Best-selling author, his latest: The Leader’s Code (2013)
Graduate: Princeton University
MBA: Harvard Business School
First in his class in Marines’ Basic Officer Course
Recipient of Combat Action Ribbon, Defense Meriotirous Service Medal, Bronze Star with Valor
Consultant, Credera, a rapidly growing management and technology consulting company
Married, 3 girls
The Role of Leadership in the Bible
Donovan was a Captain in the USMC deployed in Iraq in 2004 and led a 40-man platoon in his first major firefight. After engaging in battle for days, fighting for hours at a time and witnessing injuries and sometimes death, Donovan was faced with his own mortality. “I told myself I would certainly die within the next four months and that that was acceptable,” he says. At that moment, Donovan says he was freed. He had been preoccupied with the avoidance of death. When Donovan understood that he would die, or that he would die in the near future, his goal no longer was to keep himself safe but to care for his men and protect the people of Iraq. “It’s one of life’s greatest paradoxes: The more we lose our lives, the more we find them again,” says Donovan, who grew up Christian. After accepting the reality of his own possible death, Donovan understood what Christ did in laying His life down for others. “The most effective leadership model is the one Christ exhibited,” he says.
In the Marines, a mission and its accompanying virtues are flowed into action via a servant-leader model. The model is simple: a leader’s role is to: (1) Accomplish a worthy mission; (2) Pursue character above all else; (3) Serve others before serving yourself. While simple in context, Donovan says these concepts are hard to execute, particularly pursuing character above all else. There is no popular consensus on what character means although Donovan defines character as “an honorable individual condition gained through the intentional pursuit of virtue and maintained over the course of a lifetime.” He says the military has a very clear picture of what virtue means, which makes this institution unique in a world awash in relativism. “I encourage people to pursue virtues because we have such a lack of leadership in this country,” says Donovan. In this way, the military’s six pillars of virtue include: (1) Humility; (2) Excellence; (3) Kindness; (4) Discipline; (5) Courage; and (6) Wisdom.
UNDERSTANDING THE CODE
Donovan says while he led his platoon he was amazed that these young, 19-year old Marines were inspired to charge a machine gun position, jump on a grenade or drag a wounded child out of the line of fire. It is the servant-leader model that instilled in these young men the character to perform amazing acts of heroism. Since Donovan left the Marines in 2005, he says he still serves. He says all leaders understand the simple fact that our time on earth is limited and understanding that simple fact sharpens the vision of what is truly important.

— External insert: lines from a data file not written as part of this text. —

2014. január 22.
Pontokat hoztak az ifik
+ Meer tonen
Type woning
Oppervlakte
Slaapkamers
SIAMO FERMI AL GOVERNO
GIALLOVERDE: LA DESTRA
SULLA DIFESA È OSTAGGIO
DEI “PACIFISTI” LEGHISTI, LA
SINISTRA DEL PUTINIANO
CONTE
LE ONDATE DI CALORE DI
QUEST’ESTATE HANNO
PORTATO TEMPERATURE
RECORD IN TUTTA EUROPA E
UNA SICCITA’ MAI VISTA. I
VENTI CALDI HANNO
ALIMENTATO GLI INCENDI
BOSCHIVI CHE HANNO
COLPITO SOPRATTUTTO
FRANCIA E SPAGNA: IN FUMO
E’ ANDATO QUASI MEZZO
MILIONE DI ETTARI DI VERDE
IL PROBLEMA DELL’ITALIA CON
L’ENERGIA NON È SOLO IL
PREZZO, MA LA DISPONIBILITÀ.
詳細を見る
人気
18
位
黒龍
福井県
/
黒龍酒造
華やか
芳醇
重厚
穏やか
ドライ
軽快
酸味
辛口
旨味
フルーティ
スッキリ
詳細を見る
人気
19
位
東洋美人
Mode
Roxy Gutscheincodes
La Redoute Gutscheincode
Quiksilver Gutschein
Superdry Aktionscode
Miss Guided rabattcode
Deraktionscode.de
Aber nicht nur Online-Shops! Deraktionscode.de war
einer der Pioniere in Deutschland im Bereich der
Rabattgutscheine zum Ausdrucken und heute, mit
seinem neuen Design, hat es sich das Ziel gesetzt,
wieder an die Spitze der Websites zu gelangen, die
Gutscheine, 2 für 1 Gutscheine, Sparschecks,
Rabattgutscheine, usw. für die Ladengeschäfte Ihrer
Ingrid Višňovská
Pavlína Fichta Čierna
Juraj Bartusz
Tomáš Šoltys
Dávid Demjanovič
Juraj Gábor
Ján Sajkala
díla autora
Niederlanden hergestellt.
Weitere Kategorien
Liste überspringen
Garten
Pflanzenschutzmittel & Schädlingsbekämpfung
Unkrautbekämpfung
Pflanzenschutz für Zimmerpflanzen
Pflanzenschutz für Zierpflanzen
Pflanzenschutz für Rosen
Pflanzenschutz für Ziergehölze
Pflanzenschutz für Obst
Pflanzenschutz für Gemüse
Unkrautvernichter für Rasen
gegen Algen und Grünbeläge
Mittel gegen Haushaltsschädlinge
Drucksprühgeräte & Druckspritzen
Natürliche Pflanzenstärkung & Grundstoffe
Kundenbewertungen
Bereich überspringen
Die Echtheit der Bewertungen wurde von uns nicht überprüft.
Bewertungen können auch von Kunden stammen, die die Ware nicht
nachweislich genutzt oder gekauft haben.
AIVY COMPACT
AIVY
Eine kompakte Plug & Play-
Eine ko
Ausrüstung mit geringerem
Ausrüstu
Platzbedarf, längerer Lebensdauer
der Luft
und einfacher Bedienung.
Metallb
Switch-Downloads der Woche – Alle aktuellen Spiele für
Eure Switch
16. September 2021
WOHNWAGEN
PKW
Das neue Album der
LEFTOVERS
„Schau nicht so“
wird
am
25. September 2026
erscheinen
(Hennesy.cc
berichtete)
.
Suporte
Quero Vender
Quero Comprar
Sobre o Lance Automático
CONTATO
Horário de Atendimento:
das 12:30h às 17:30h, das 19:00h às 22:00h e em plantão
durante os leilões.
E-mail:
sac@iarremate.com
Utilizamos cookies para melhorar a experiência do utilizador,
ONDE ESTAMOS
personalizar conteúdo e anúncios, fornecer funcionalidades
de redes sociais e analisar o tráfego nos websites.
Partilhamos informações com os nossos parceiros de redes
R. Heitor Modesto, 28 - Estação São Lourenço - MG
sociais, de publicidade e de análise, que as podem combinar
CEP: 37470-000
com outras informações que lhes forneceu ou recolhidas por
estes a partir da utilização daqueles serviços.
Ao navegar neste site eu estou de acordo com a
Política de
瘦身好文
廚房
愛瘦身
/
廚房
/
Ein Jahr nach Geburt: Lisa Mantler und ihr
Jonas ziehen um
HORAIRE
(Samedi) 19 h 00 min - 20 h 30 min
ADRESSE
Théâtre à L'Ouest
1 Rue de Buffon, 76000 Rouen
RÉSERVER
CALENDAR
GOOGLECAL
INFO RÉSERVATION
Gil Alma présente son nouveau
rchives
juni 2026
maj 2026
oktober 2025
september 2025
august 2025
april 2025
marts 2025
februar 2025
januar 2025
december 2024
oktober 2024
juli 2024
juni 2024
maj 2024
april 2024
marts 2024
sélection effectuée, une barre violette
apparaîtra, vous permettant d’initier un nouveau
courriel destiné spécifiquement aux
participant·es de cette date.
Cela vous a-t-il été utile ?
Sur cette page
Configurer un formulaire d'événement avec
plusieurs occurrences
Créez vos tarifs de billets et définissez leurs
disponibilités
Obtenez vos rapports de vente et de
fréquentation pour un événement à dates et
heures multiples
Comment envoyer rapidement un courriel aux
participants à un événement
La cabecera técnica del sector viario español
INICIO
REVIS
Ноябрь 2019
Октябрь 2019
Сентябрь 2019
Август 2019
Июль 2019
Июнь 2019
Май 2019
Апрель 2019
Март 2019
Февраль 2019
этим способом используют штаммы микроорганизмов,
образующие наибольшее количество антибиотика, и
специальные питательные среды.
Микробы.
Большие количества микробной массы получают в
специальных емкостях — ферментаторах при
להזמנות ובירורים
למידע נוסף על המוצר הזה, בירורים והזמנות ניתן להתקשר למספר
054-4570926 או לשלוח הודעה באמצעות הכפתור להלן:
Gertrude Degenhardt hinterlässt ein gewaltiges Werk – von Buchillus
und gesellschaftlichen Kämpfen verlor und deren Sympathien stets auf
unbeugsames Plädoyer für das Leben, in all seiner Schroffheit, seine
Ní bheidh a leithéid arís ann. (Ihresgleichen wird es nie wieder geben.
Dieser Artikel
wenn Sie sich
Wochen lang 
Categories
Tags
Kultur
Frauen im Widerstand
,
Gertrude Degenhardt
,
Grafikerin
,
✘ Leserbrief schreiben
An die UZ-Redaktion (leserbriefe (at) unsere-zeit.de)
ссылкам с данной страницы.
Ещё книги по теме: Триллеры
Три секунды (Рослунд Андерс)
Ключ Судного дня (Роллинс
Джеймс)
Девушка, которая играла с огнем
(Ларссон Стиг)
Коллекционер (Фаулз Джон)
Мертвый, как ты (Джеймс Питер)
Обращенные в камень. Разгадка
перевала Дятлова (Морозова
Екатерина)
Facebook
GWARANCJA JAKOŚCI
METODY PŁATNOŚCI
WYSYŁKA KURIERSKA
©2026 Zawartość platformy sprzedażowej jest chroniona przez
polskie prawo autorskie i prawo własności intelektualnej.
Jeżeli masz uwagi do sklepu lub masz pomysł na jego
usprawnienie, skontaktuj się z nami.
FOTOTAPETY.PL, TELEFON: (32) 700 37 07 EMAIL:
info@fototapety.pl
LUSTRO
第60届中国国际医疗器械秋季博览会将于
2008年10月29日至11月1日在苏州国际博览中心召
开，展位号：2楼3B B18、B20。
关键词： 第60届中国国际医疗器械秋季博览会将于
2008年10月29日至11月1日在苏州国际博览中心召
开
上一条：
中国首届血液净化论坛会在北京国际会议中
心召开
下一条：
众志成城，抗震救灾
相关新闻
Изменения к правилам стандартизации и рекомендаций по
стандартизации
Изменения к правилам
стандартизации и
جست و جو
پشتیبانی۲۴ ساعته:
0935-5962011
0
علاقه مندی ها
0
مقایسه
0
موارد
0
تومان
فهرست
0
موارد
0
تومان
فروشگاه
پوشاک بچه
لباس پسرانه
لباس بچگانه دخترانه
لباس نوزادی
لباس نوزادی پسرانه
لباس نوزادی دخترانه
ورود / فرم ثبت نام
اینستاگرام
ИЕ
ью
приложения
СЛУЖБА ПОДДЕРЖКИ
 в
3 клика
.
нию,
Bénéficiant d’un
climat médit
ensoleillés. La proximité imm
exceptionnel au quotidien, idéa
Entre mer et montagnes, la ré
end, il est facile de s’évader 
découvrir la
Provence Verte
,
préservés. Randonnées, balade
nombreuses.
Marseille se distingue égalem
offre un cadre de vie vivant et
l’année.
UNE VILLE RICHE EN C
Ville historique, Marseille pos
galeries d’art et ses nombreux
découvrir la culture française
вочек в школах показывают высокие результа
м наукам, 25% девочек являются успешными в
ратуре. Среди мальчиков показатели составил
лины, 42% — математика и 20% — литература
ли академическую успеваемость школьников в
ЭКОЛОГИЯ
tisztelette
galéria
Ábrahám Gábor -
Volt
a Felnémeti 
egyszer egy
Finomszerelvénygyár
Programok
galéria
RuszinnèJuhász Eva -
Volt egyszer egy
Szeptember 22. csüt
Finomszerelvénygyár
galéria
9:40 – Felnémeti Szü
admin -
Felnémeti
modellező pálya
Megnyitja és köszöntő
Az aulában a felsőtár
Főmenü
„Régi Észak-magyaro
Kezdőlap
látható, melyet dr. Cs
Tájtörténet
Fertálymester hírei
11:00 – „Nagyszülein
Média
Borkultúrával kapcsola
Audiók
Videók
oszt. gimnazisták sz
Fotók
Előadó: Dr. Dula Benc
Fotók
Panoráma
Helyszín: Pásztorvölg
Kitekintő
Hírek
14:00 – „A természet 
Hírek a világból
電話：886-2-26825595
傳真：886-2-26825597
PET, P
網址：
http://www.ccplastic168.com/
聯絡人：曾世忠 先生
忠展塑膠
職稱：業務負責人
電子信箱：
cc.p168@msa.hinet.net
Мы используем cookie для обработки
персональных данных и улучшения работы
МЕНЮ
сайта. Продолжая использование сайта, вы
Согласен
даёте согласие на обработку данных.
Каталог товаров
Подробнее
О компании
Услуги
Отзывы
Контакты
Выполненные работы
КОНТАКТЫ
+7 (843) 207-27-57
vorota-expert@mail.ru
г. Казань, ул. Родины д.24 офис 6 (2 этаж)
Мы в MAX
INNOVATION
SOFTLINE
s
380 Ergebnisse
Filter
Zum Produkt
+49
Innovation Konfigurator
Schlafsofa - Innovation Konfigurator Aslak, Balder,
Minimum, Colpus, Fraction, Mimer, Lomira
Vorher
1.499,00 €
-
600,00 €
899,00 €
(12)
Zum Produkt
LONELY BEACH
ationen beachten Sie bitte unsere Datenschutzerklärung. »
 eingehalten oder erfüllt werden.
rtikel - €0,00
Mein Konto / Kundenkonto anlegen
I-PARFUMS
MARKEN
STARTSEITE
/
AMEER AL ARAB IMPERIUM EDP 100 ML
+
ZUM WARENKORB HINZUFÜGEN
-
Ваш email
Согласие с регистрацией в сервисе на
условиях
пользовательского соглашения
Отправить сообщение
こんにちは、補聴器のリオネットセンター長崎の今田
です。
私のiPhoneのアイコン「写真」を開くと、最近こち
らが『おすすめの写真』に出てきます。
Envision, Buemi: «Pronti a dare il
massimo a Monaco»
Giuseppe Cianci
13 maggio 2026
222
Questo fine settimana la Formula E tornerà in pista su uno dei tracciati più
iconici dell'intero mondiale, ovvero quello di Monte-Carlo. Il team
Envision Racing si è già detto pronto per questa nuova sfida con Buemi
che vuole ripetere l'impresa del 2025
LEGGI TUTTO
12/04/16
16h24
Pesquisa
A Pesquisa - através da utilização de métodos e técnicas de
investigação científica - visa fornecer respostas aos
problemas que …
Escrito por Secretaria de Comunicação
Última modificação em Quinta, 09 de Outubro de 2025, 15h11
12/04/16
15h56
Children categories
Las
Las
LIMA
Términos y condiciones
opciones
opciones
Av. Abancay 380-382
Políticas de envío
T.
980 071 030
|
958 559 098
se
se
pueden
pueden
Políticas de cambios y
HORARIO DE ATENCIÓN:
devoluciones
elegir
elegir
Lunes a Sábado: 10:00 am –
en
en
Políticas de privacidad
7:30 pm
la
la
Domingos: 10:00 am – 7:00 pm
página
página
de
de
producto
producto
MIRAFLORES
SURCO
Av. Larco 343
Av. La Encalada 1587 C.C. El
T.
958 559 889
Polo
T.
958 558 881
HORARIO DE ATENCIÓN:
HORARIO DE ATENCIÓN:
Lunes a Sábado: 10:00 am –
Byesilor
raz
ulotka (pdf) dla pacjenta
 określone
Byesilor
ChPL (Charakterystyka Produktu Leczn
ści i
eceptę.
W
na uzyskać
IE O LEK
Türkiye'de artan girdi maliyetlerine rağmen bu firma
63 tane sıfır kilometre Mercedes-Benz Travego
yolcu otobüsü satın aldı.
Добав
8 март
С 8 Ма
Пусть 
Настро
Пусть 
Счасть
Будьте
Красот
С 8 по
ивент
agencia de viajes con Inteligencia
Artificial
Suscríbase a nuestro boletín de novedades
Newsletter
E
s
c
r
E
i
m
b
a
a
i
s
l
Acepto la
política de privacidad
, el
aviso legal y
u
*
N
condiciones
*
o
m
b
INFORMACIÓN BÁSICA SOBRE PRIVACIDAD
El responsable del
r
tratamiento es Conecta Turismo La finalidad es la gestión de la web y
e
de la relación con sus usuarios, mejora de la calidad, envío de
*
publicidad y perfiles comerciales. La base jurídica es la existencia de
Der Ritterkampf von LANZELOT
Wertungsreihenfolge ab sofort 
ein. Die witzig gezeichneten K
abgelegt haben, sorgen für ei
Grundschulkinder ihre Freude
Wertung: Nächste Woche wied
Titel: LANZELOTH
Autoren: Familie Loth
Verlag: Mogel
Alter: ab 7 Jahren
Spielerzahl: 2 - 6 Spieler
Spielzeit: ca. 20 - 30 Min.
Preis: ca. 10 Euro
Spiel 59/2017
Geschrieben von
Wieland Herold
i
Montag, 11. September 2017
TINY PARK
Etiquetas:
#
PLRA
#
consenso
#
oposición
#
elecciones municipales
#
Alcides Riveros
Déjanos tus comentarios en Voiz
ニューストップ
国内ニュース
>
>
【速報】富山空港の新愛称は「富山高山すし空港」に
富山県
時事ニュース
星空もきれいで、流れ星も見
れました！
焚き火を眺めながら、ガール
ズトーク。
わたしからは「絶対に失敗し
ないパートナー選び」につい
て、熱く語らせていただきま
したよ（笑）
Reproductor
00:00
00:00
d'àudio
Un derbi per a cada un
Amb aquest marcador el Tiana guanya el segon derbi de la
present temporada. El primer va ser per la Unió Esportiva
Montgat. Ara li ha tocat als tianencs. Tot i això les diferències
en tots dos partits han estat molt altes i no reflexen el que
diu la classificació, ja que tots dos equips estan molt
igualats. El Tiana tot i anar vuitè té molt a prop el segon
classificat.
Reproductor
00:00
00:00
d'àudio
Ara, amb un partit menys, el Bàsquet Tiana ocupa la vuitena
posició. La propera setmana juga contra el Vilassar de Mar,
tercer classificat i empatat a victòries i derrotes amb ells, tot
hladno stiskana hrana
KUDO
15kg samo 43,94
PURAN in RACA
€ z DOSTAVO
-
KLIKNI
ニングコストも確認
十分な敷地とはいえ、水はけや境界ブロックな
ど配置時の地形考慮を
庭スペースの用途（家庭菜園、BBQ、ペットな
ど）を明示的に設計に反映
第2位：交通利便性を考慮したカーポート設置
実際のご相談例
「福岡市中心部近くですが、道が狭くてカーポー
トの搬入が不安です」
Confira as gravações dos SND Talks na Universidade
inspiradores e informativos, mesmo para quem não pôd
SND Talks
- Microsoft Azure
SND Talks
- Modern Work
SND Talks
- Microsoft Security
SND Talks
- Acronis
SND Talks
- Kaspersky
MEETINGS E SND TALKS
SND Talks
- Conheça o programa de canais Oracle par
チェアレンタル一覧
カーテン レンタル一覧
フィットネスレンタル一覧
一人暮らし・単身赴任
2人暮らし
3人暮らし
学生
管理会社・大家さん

Of the six virtues, Donovan says there are three that are most often ignored in our culture today which are the most overtly Christ-centered: (1) Courage. Physical courage, risking life and limb in pursuit of a worthy mission is universally respected. “There are few better ways to demonstrate that you mean what you say than to put yourself bodily on the line for your values,” says Donovan. There is also moral courage. It does not risk lives, but rather it risks livelihoods. It may not incur bodily harm, but it may require difficult, even life-altering decisions to be made in a matter of seconds. (2) Kindness. This is an emotion put into action and has four elements: compassion, action, grace and sacrifice. Donovan uses the example of the Good Samaritan who looked at a wounded man and stopped what he was doing. He felt something and took action in accordance with his feelings. (3) Humility. Humility is not thinking less of ourselves and downplaying our gifts. True humility is a virtue imperative for a leader and is nothing more than a realistic, accurate view of ourselves “warts and all.”